Unfortunately, precious little of this industry remains and the losses to Virginia, in jobs and livelihoods, have been severe.  
After 40 years in business, American of Martinsville closed on April 16, 2010, and filed for bankruptcy a month later. Two hundred twenty-five employees lost their jobs.
In this economy, and with a skill set learned over years working in the furniture industry, these former employees have had few job alternatives.
Thomas B. Stanley, who served the people of Virginia in the House of Representatives and as governor, founded a furniture company in 1924. Such was the importance of the company that the community renamed the town where the company was founded as Stanleyville.
Stanley Furniture sources 75 percent of its raw materials within 500 miles of its plant sites. The Stanleytown plant is closing in a few months.
The recession has made Virginia’s furniture companies more vulnerable to the harm of Chinese imports, even with an antidumping duty order in place.
Demand for bedroom furniture has fallen as home sales and new home building have fallen.  The industry can ill afford more shocks.
I believe that trade can help America’s working men and women, but it requires that everyone play by the rules.  In the Senate, I continue to speak about the need for China to act in ways that are commensurate with the status it projects on the international stage, and for the United States to reconfigure our relationship with China in a way that reflects more clearly its emerging status economically and in terms of our own national security and security of the East Asia region.

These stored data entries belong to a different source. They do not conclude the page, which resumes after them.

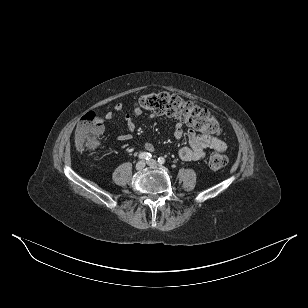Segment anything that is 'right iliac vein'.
<instances>
[{"instance_id":"right-iliac-vein-1","label":"right iliac vein","mask_w":308,"mask_h":308,"mask_svg":"<svg viewBox=\"0 0 308 308\" xmlns=\"http://www.w3.org/2000/svg\"><path fill=\"white\" fill-rule=\"evenodd\" d=\"M145 165H146V163L142 160V161L137 162L135 168L137 170H142L145 167Z\"/></svg>"}]
</instances>
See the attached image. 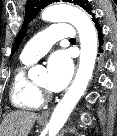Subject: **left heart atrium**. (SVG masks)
I'll use <instances>...</instances> for the list:
<instances>
[{
	"mask_svg": "<svg viewBox=\"0 0 117 136\" xmlns=\"http://www.w3.org/2000/svg\"><path fill=\"white\" fill-rule=\"evenodd\" d=\"M47 87L53 92H59L66 87L73 73V63L64 50L53 53L47 63Z\"/></svg>",
	"mask_w": 117,
	"mask_h": 136,
	"instance_id": "1",
	"label": "left heart atrium"
}]
</instances>
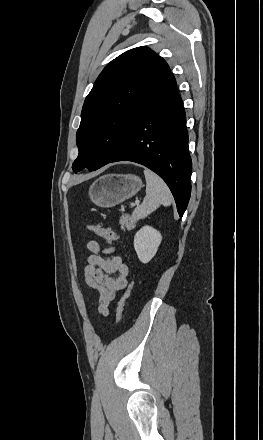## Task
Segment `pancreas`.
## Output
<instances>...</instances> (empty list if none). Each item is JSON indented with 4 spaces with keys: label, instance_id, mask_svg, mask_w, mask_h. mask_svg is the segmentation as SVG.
Instances as JSON below:
<instances>
[{
    "label": "pancreas",
    "instance_id": "1",
    "mask_svg": "<svg viewBox=\"0 0 263 440\" xmlns=\"http://www.w3.org/2000/svg\"><path fill=\"white\" fill-rule=\"evenodd\" d=\"M119 222L122 229L126 227L128 230H131L135 227V222L131 220L128 214L122 215Z\"/></svg>",
    "mask_w": 263,
    "mask_h": 440
}]
</instances>
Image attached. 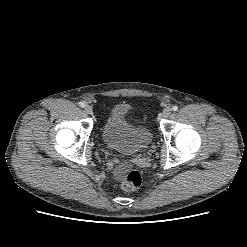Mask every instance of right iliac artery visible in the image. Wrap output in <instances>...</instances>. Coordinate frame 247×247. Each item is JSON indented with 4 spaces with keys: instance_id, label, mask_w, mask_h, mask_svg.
<instances>
[{
    "instance_id": "1",
    "label": "right iliac artery",
    "mask_w": 247,
    "mask_h": 247,
    "mask_svg": "<svg viewBox=\"0 0 247 247\" xmlns=\"http://www.w3.org/2000/svg\"><path fill=\"white\" fill-rule=\"evenodd\" d=\"M79 106H80V107H85V103L79 102Z\"/></svg>"
}]
</instances>
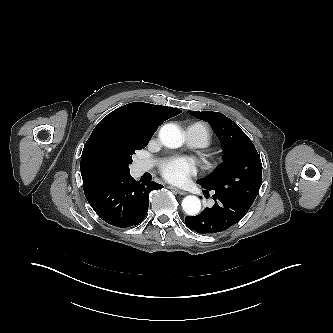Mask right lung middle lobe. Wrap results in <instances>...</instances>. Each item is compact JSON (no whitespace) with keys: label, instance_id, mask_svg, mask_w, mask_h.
I'll use <instances>...</instances> for the list:
<instances>
[{"label":"right lung middle lobe","instance_id":"dd1d6c3e","mask_svg":"<svg viewBox=\"0 0 333 333\" xmlns=\"http://www.w3.org/2000/svg\"><path fill=\"white\" fill-rule=\"evenodd\" d=\"M149 139H143L122 133L107 131L98 140L96 157L108 170L109 175L130 174L129 165L136 150L147 146Z\"/></svg>","mask_w":333,"mask_h":333}]
</instances>
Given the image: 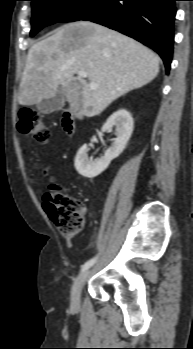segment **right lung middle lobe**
I'll use <instances>...</instances> for the list:
<instances>
[{
	"label": "right lung middle lobe",
	"mask_w": 193,
	"mask_h": 349,
	"mask_svg": "<svg viewBox=\"0 0 193 349\" xmlns=\"http://www.w3.org/2000/svg\"><path fill=\"white\" fill-rule=\"evenodd\" d=\"M32 29L34 36L45 26L57 22H73L94 9L101 0H31Z\"/></svg>",
	"instance_id": "1"
}]
</instances>
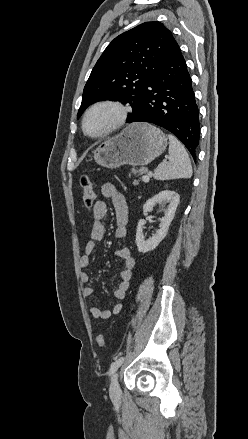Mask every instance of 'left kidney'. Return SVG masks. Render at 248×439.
<instances>
[{"label": "left kidney", "instance_id": "obj_1", "mask_svg": "<svg viewBox=\"0 0 248 439\" xmlns=\"http://www.w3.org/2000/svg\"><path fill=\"white\" fill-rule=\"evenodd\" d=\"M179 199L180 197L178 193L174 191L164 190L146 201L143 206V211L145 213L151 212L153 210V207L158 203H168V207L165 210L164 216L160 219L159 229L156 231L155 234L152 235V237L147 240L145 239L143 234V228L146 221L144 219L139 220L136 232V245L139 252L146 253L154 250L165 238L169 226L175 216V212L179 204Z\"/></svg>", "mask_w": 248, "mask_h": 439}]
</instances>
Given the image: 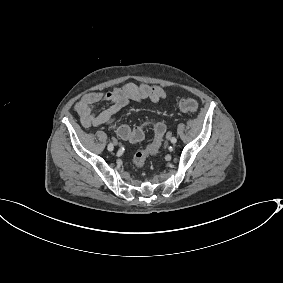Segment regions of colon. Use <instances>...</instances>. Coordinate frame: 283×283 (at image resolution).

Today is not the first time I have expressed concern about the impact of China’s unfair trade policies on the United States, and Virginia in particular.
We in Virginia cannot afford to lose more jobs in this industry.  Vaughan-Bassett is a leader in the U.S. bedroom furniture industry and a valued corporate citizen of Virginia.
In these difficult times, it is critical that the commission vote to retain the antidumping order on imports from China and not risk greater harm — or worse — to one of the few remaining U.S. bedroom furniture producers.
The Virginians fortunate enough to still have jobs in the furniture industry are living on a knife’s edge. In Southwest and Southside Virginia, furniture was the lifeblood of these areas throughout the Commonwealth’s history.
Without continuing to combat China’s unfair trade practices, however, I am afraid that we may reach the point where the furniture industry in Virginia is only history.